By John Horchner
Current lab studies at the University of Minnesota in neuropsychiatric disorders, including psychedelic treatments, hold the promise of yielding breakthrough results on using the drug psilocybin.
To better appreciate the current state of research into the medical use of psychedelic drugs, it’s useful, I think, to go back nearly 100 years to the genesis of one unique method for fighting alcoholism.
In 1934, before Bill Wilson became one of the founders of Alcoholics Anonymous, he admitted himself to Towns Hospital for Drug and Alcohol Addiction in Manhattan.
There, he was visited by his good friend and drinking buddy Ebby Thacther.
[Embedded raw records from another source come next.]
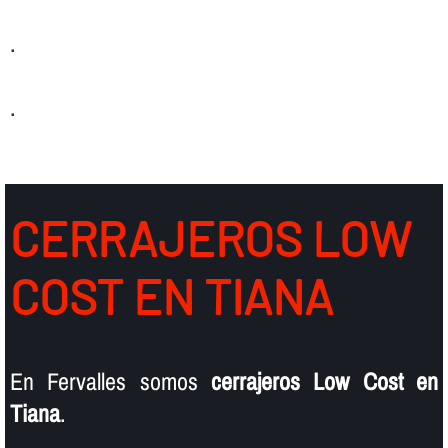
.
.
CERRAJEROS LOW
COST EN TIANA
En Fervalles somos
cerrajeros Low Cost en
Tiana
.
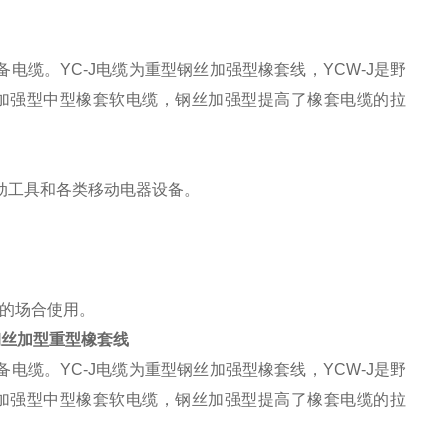
电缆。YC-J电缆为重型钢丝加强型橡套线，YCW-J是野
钢丝加强型中型橡套软电缆，钢丝加强型提高了橡套电缆的拉
电动工具和各类移动电器设备。
污的场合使用。
J钢丝加型重型橡套线
电缆。YC-J电缆为重型钢丝加强型橡套线，YCW-J是野
钢丝加强型中型橡套软电缆，钢丝加强型提高了橡套电缆的拉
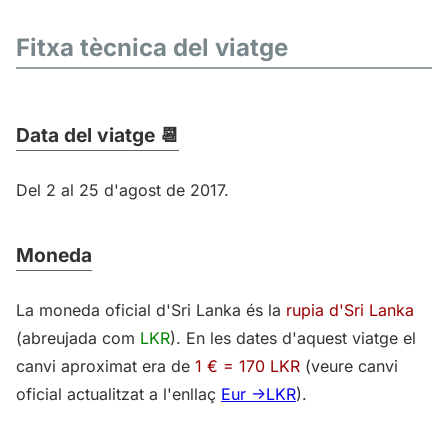
Fitxa tècnica del viatge
Data del viatge 📆
Del 2 al 25 d'agost de 2017.
Moneda
La moneda oficial d'Sri Lanka és la
rupia d'Sri Lanka
(abreujada com
LKR
). En les dates d'aquest viatge el
canvi aproximat era de
1 € = 170 LKR
(veure canvi
oficial actualitzat a l'enllaç
Eur ->LKR
).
Thacther had quit drinking. At Wilson’s request, Thacther told him about the Oxford Group’s methods to which he attributed his recovery from alcoholism.
According to Wikipedia, the Oxford Group was a “religious group based on the principles of the first century church … founded by the American Lutheran minister Frank Buchman in 1921. Buchman believed that fear and selfishness were the root of all problems. Further, Buchman believed that the solution to living with fear and selfishness was to ‘surrender one’s life over to God’s plan’.
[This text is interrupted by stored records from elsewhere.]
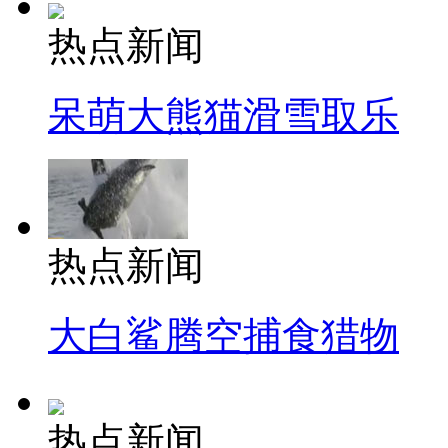
热点新闻
呆萌大熊猫滑雪取乐
热点新闻
大白鲨腾空捕食猎物
热点新闻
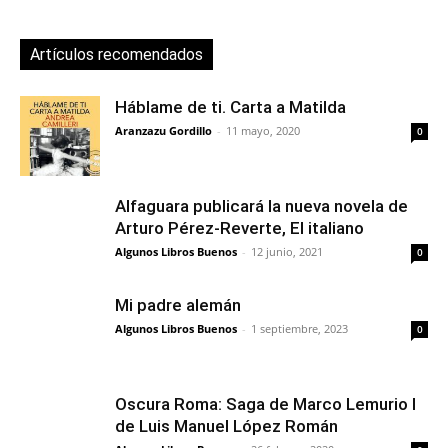
Artículos recomendados
Háblame de ti. Carta a Matilda
Aranzazu Gordillo
-
11 mayo, 2020
0
Alfaguara publicará la nueva novela de
Arturo Pérez-Reverte, El italiano
Algunos Libros Buenos
-
12 junio, 2021
0
Mi padre alemán
Algunos Libros Buenos
-
1 septiembre, 2023
0
Oscura Roma: Saga de Marco Lemurio I
de Luis Manuel López Román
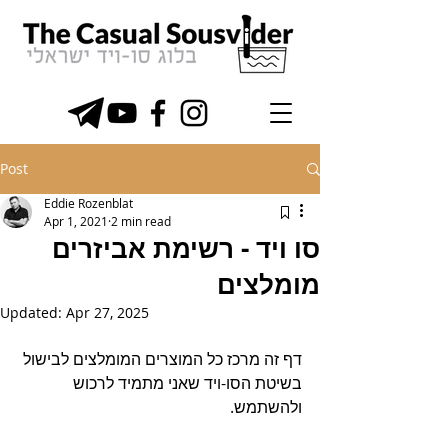
Post
Eddie Rozenblat
Apr 1, 2021
2 min read
סו ויד - רשימת אביזרים
מומלצים
Updated:
Apr 27, 2025
דף זה מרכז כל המוצרים המומלצים לבישול 
בשיטת הסו-ויד שאני מתמיד לרכוש 
ולהשתמש.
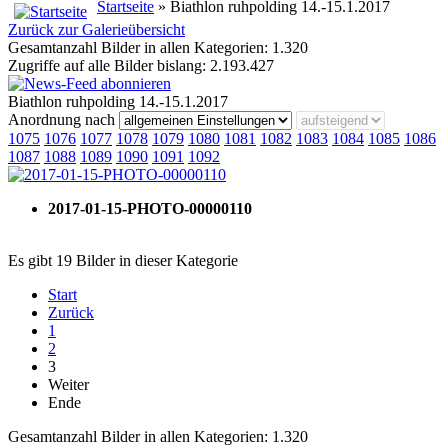
Startseite
» Biathlon ruhpolding 14.-15.1.2017
Zurück zur Galerieübersicht
Gesamtanzahl Bilder in allen Kategorien: 1.320
Zugriffe auf alle Bilder bislang: 2.193.427
Biathlon ruhpolding 14.-15.1.2017
Anordnung nach
1075
1076
1077
1078
1079
1080
1081
1082
1083
1084
1085
1086
1087
1088
1089
1090
1091
1092
2017-01-15-PHOTO-00000110
Es gibt 19 Bilder in dieser Kategorie
Start
Zurück
1
2
3
Weiter
Ende
Gesamtanzahl Bilder in allen Kategorien: 1.320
After Thacther left, Wilson asked God for help. Wilson cried out, “I’ll do anything! Anything at all! If there be a God, let him show himself!”
“Suddenly,” Wilson recalled, “my room blazed with an indescribably white light. I was seized with an ecstasy beyond description.”
Following discharge from the hospital, Wilson never drank again.
However, his mental suffering did not end with his alcoholism.
In the 1950s, Wilson wrote a piece on the need for addicts to achieve “emotional sobriety” — in essence to rewire their brains in all aspects of life. He never lost his desire for a mystical experience like he had at Towns Hospital and tried psychedelic drugs in medically supervised experiments.
But there was a backlash against these drugs in the 1960s and Wilson and others stopped their research into the potential healing power of psychedelics.
However, the research restarted in the late 1990s at one of the world’s great medical academic institutions, John Hopkins University, with the help of a 1972 University of Minnesota Ph.D. graduate, Roland Griffiths — who was founding director of the Johns Hopkins Center on Psychedelic and Consciousness Research.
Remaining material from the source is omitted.